Après avoir entendu un de ses fils lui crier de se mettre à l'abri dans la mosquée, Abdul s'est emparé d'un fusil vide laissé par le tueur en lui criant plusieurs fois "Viens par ici!" dans le but de l'éloigner de la mosquée.
 
"Je voulais juste sauver autant de vies que possible, quitte à perdre la mienne", a-t-il dit à l'AFP. Abdul Aziz a continué à poursuivre le tireur qui s'enfuyait en voiture avant d'être interpellé.
 
Les réseaux sociaux sont également montrés du doigt en raison de la diffusion en direct, vendredi sur Facebook, pendant de longues minutes, du carnage filmé par son auteur.
 
Le groupe américain est parvenu à supprimer la vidéo de 17 minutes.
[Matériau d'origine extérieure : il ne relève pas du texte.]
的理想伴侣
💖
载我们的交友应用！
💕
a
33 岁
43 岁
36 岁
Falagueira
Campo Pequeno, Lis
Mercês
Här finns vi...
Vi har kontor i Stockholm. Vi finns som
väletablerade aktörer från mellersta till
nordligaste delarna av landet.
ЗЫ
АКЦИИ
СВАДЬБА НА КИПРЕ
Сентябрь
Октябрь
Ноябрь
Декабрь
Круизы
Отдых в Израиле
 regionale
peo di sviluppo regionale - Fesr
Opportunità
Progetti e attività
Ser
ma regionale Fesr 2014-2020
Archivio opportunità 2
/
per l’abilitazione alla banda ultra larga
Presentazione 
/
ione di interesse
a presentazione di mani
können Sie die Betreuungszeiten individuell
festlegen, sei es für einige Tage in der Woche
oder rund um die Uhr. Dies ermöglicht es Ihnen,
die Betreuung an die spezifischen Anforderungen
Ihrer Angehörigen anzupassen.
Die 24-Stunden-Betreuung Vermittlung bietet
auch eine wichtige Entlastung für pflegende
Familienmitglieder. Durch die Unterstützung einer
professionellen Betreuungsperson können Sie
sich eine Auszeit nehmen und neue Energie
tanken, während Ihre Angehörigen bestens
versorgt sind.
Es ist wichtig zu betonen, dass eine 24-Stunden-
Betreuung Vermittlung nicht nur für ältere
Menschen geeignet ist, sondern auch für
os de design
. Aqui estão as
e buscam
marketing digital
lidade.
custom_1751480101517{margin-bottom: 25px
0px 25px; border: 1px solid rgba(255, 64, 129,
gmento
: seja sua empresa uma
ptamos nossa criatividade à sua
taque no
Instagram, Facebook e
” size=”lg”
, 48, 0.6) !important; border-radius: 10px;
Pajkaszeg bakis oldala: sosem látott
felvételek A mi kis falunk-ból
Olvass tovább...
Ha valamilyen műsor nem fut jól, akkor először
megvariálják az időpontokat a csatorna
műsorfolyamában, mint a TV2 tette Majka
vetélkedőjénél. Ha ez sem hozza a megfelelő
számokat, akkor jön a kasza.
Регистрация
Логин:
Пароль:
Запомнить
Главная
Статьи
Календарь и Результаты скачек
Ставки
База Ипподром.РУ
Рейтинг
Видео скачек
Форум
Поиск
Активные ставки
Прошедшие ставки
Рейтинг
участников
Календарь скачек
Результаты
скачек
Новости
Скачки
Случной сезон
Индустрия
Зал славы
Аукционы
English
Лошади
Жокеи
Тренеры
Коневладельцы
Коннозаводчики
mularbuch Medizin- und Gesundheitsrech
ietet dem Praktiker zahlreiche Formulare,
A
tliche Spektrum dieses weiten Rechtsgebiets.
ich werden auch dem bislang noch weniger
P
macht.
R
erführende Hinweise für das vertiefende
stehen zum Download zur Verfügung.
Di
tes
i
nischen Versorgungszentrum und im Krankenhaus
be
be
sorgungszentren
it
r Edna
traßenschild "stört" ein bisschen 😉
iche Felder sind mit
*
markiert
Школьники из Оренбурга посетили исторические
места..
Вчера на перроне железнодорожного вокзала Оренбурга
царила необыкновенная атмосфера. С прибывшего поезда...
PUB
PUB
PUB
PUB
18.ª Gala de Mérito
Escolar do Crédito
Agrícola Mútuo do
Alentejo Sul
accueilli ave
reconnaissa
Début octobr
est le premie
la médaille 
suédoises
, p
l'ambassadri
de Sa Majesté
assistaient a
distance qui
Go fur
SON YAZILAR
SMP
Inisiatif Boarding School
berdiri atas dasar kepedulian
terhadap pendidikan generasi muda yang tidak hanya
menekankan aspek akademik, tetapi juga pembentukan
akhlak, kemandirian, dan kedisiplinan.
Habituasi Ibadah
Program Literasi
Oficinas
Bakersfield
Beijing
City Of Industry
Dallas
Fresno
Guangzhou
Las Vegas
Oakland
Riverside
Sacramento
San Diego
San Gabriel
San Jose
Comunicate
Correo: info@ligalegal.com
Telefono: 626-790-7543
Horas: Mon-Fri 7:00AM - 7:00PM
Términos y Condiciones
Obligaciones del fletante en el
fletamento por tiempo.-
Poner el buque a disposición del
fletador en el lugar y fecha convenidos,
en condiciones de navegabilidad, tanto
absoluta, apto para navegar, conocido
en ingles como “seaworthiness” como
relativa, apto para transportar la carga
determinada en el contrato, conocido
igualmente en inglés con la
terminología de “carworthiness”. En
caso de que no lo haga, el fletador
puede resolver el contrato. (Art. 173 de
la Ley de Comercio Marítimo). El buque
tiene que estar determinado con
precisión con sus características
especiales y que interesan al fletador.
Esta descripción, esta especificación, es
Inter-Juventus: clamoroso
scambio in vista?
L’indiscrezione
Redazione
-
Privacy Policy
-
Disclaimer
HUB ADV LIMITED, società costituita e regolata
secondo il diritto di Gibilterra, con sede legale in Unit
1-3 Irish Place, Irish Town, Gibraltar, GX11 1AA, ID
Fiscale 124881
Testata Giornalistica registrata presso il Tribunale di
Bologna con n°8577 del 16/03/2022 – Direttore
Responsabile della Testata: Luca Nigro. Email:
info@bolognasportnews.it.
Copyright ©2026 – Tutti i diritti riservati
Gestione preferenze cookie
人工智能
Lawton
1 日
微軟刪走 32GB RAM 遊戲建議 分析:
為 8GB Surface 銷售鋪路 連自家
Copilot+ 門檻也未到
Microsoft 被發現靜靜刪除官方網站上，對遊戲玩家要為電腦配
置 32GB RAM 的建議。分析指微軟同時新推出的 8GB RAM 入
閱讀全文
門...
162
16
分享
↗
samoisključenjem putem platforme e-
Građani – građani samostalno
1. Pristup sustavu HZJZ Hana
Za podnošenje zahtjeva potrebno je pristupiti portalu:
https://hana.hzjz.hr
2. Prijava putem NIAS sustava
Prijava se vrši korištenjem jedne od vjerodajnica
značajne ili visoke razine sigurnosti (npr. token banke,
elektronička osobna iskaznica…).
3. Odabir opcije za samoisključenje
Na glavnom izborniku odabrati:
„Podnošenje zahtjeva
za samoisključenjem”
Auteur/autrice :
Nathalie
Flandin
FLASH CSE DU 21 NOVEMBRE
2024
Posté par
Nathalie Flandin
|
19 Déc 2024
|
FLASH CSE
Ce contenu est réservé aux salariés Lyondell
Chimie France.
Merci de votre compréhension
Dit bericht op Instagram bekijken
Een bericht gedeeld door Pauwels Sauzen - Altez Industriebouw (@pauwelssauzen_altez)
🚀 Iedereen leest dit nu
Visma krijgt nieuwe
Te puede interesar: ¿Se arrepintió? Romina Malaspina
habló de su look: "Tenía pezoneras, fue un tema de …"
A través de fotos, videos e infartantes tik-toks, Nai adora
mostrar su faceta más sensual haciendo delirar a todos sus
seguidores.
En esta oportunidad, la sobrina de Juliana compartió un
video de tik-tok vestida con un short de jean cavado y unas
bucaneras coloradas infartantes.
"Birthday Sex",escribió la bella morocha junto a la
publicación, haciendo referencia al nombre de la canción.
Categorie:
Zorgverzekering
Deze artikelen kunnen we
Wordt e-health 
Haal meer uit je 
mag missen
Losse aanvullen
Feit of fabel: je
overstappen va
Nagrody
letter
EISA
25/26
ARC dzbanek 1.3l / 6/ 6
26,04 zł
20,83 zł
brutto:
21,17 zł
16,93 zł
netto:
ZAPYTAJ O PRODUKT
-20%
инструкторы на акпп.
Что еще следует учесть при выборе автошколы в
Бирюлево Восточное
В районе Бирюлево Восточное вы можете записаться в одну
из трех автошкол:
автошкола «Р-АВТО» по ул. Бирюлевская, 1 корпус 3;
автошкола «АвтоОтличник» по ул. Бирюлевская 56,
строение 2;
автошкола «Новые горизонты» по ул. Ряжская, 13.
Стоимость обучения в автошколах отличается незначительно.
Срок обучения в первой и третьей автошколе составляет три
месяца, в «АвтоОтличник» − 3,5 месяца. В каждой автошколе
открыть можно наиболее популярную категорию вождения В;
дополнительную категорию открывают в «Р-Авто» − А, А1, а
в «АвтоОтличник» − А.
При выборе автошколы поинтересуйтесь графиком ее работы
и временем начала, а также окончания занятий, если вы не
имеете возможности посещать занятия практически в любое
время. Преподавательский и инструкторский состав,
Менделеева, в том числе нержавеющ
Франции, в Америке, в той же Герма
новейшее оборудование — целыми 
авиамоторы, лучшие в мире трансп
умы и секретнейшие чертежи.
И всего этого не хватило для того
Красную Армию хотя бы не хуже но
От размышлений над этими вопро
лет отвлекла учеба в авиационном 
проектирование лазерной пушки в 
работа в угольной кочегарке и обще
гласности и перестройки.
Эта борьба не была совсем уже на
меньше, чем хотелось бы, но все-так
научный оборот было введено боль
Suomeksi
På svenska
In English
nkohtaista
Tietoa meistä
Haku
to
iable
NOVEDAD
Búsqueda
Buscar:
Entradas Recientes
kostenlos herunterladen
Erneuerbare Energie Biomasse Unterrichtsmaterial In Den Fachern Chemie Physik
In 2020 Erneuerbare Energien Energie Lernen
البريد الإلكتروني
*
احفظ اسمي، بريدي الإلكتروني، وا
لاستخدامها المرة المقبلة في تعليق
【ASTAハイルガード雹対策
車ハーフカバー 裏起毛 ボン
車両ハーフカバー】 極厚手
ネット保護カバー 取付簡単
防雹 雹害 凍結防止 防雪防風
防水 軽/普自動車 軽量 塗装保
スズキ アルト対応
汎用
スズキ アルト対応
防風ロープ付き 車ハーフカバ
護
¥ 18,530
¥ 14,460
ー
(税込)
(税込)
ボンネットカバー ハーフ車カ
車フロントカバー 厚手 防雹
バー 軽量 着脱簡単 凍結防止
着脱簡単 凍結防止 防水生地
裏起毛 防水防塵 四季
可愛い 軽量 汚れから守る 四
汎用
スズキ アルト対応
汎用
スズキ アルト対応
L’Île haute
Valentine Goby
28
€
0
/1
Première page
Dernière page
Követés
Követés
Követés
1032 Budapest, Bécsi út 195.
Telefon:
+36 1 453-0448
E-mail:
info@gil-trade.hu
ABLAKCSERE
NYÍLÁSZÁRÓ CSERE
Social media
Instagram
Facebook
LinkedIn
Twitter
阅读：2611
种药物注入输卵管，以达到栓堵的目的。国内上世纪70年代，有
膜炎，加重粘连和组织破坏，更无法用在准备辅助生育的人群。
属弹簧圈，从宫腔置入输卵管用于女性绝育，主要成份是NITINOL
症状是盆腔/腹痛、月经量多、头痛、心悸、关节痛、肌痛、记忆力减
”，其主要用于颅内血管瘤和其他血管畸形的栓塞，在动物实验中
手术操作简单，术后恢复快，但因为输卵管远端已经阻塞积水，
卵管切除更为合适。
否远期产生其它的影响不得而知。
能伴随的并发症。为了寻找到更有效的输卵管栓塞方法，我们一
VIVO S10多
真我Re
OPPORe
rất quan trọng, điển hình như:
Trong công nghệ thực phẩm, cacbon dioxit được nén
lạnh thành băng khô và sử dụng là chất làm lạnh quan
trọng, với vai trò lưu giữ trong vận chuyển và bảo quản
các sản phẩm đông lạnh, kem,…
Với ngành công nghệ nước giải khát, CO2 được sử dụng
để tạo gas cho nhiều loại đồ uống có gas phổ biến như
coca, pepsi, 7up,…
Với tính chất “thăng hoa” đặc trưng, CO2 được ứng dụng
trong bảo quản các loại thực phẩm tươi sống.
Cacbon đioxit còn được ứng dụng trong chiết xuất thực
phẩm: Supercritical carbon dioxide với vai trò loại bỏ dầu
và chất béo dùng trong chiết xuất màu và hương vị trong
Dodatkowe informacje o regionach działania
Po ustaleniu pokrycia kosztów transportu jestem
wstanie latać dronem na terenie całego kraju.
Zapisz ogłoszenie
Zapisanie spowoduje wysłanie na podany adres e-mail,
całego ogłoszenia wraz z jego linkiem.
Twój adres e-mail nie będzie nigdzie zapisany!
Mais elle avait auparavant été partagée de nombreuses fois sur YouTube et Twitter.
 
Dans un communiqué, Mia Garlick, une responsable de Facebook en Nouvelle-Zélande, a indiqué que son groupe avait retiré 1,5 million de vidéos de l'attaque au cours des 24 premières heures, "dont plus de 1,2 million bloquées lors de leur téléchargement".
 
En attendant, un jeune de 18 ans a été inculpé lundi matin à Christchurch pour avoir relayé la vidéo mais aussi pour avoir mis en ligne une photographie de la mosquée al-Nour avec la mention "cible atteinte", et pour incitation à la violence.